Het verst verwijderd van het Holocaustparadigma, maar qua vorm daaraan juist zeer verwant, is misschien nog wel het Oost-Europese bezettingsparadigma. Dat laat nauwelijks ruimte voor een verwerking van de moord op de Oost-Europese Joden die zo nauw met de strijd tegen het communisme was verbonden.

Toch vraagt de politicoloog Aleksander Smolar om meer ruimte binnen het Europese geheugen voor oostelijk Midden-Europa, en wel omdat hier –anders dan in door euroscepsis geplaagde West-Europa– nog sprake is van een optimistisch vertrouwen in het Europese, democratische project!

Men kan dit zien als een excuus voor nationalisme, maar ik vat het op als een oproep tot een transnationale herinneringspolitiek die voorbij Auschwitz durft te kijken. Natuurlijk zullen we dan niet mogen vergeten dat Auschwitz nog steeds Oswiezim is; een gelaagde en betwiste plek waar de Oost- en de West-Europese ervaringswerelden over elkaar heen schuren.
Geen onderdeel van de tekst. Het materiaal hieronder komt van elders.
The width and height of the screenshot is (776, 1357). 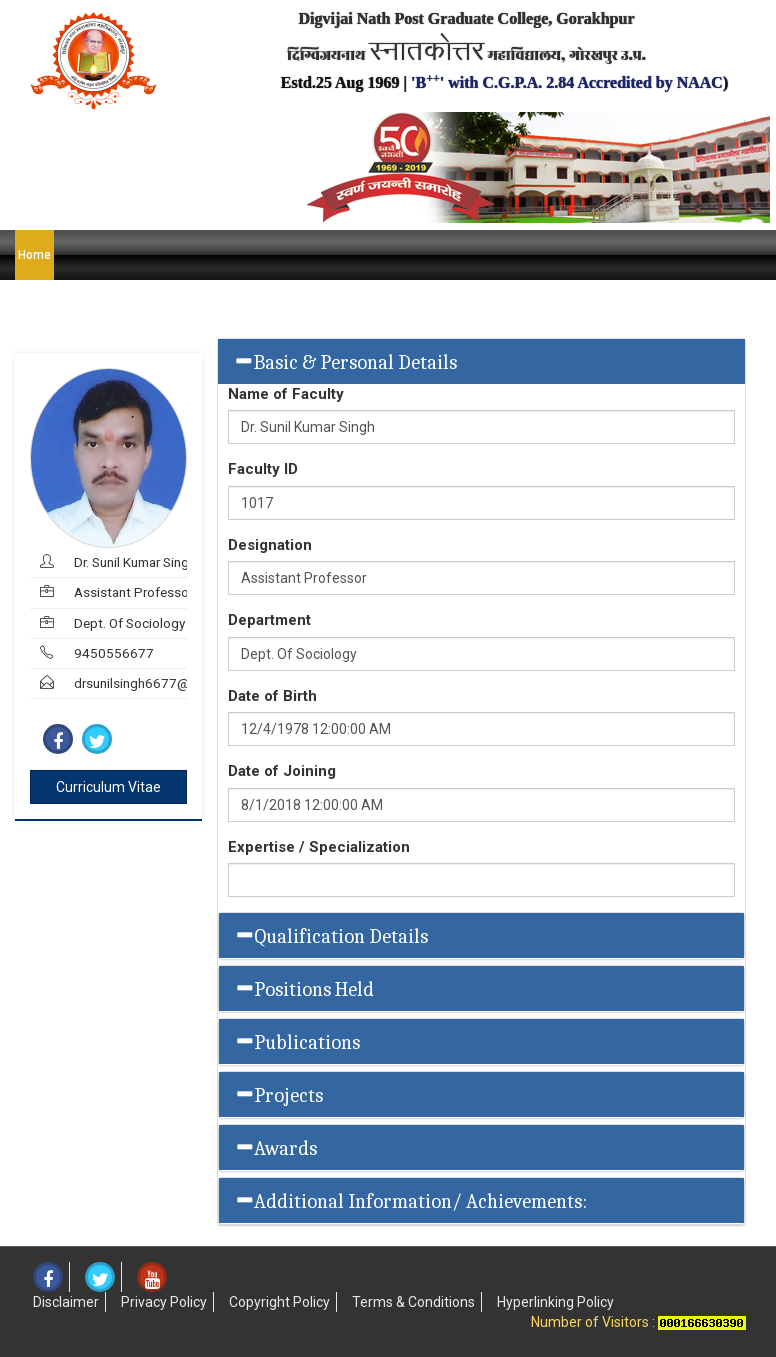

Daarnaast staat Auschwitz echter voor heel de Europese erfenis van de eeuw van de kampen, uit de brokstukken waarvan wij in deze complexe tijd van mondialisering en de terugkeer van het eigene, een nieuwe toekomst moeten fabriceren.
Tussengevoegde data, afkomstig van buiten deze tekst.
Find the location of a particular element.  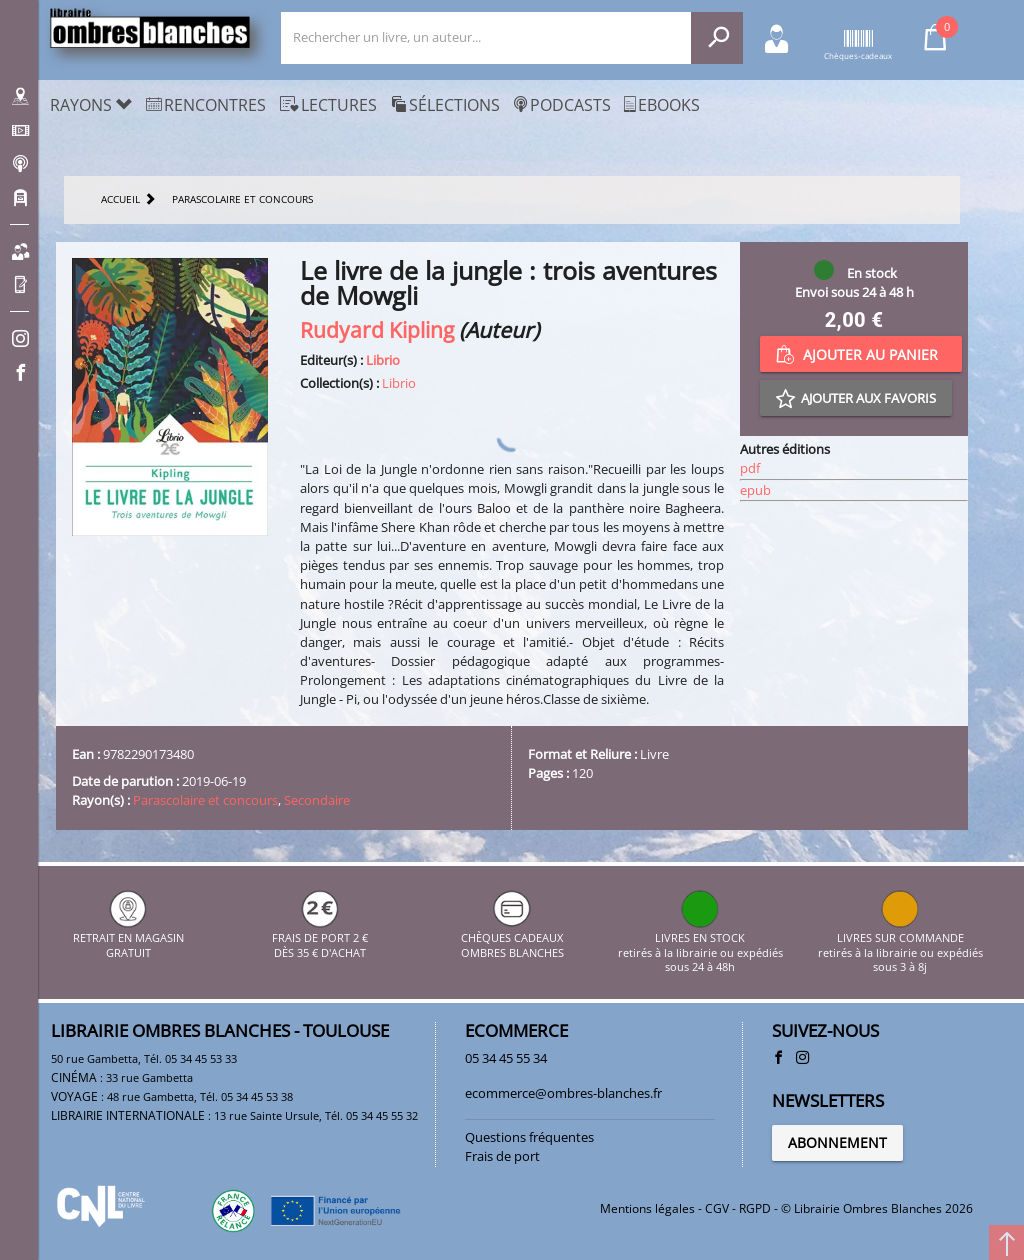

Dit verplicht ons tot een grotere belangstelling voor waarheidsvinding en authenticiteit, om te voorkomen dat onze herinneringen worden verpulverd tot Holocaustfictie. Maar dit vraagt ook om een kritische doordenking van de onderlinge samenhang van Europa’s vele catastrofes uit de eeuw van uitersten.

Laat Auschwitz geen nulpunt maar een eindpunt zijn – het einde van dat even verleidelijke als verschrikkelijke verlangen naar zuiverheid. In plaats van een uitroepteken zou ik daarom achter ”Nooit meer Auschwitz” een vraagteken willen zetten. Want over welk Auschwitz hebben we het eigenlijk in het licht van al die verdrongen, pijnlijke geschiedenissen die met hun verborgen, tegenstrijdige betekenissen overal in Europa de kop opsteken als voer voor toeristen en nationalisten?

De auteur is hoofddocent cultureel erfgoed aan de Universiteit van Amsterdam. Dit artikel is een bewerking van de oratie die hij gisteren uitsprak bij de aanvaarding van het ambt van bijzonder hoogleraar erfgoed van de oorlog aan de Vrije Universiteit.

RD.nl in uw mailbox?

Ontvang onze wekelijkse nieuwsbrief om op de hoogte te blijven.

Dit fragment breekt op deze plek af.